それ以外に、ナナはシェリアに何も言わなかった。それだけが全てだとナナはシェリアに言っているのだ。


シェリアは悲しそうにナナを見る。

ナナはシェリアに微笑む。

その目は、決して引かないとシェリアに語っていた。


シェリアは大きな溜息を吐き、アンナを見る。

「…私の負けね。」

「……よろしいのですか?」


アンナの言葉にシェリアはうなづく。

「もう決めたことだから。」

「……シェリア?」


ナナは何の話か分からずに困惑している。

「お姉ちゃん、お願いがあるの。

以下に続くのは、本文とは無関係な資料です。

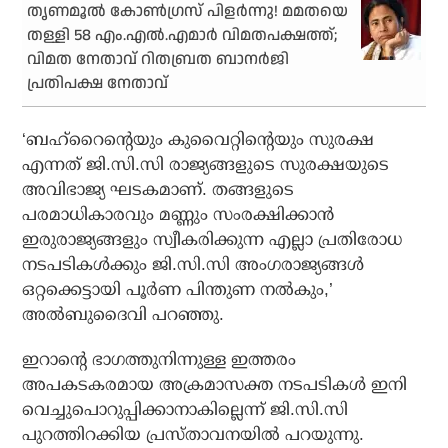
തൃണമൂൽ കോൺഗ്രസ് പിളർന്നു! മമതയെ
തള്ളി 58 എം.എൽ.എമാർ വിമതപക്ഷത്ത്;
വിമത നേതാവ് റിതബ്രത ബാനർജി
പ്രതിപക്ഷ നേതാവ്
‘ബഹ്‌റൈന്റെയും കുവൈറ്റിന്റെയും സുരക്ഷ
എന്നത് ജി.സി.സി രാജ്യങ്ങളുടെ സുരക്ഷയുടെ
അവിഭാജ്യ ഘടകമാണ്. തങ്ങളുടെ
പരമാധികാരവും മണ്ണും സംരക്ഷിക്കാൻ
ഇരുരാജ്യങ്ങളും സ്വീകരിക്കുന്ന എല്ലാ പ്രതിരോധ
നടപടികൾക്കും ജി.സി.സി അംഗരാജ്യങ്ങൾ
ഒറ്റക്കെട്ടായി പൂർണ പിന്തുണ നൽകും,’
അൽബുദൈവി പറഞ്ഞു.
ഇറാന്റെ ഭാഗത്തുനിന്നുള്ള ഇത്തരം
അപകടകരമായ അക്രമാസക്ത നടപടികൾ ഇനി
വെച്ചുപൊറുപ്പിക്കാനാകില്ലെന്ന് ജി.സി.സി
പുറത്തിറക്കിയ പ്രസ്താവനയിൽ പറയുന്നു.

」

「…なに?」

「本当はこんなこと頼みたくなかった…だから今説得しないといけなかったのに。…お姉ちゃんのバカ。」

「……ごめん。」

「大丈夫だよ、頑固なことも知ってるから。」


シェリアは笑顔でそう言うと、本題に入った。

「あのね、聖国が同盟を結びに来たの。」

「……え?」


物語は静かに、一歩一歩着実に進んでいる。

冗談抜きで、ご意見ご感想はいつでもお待ちしておりますのでよろしくお願いいたします。


…辛口コメでもいいのよ?

甘口コメは尚更ウェルカムよ?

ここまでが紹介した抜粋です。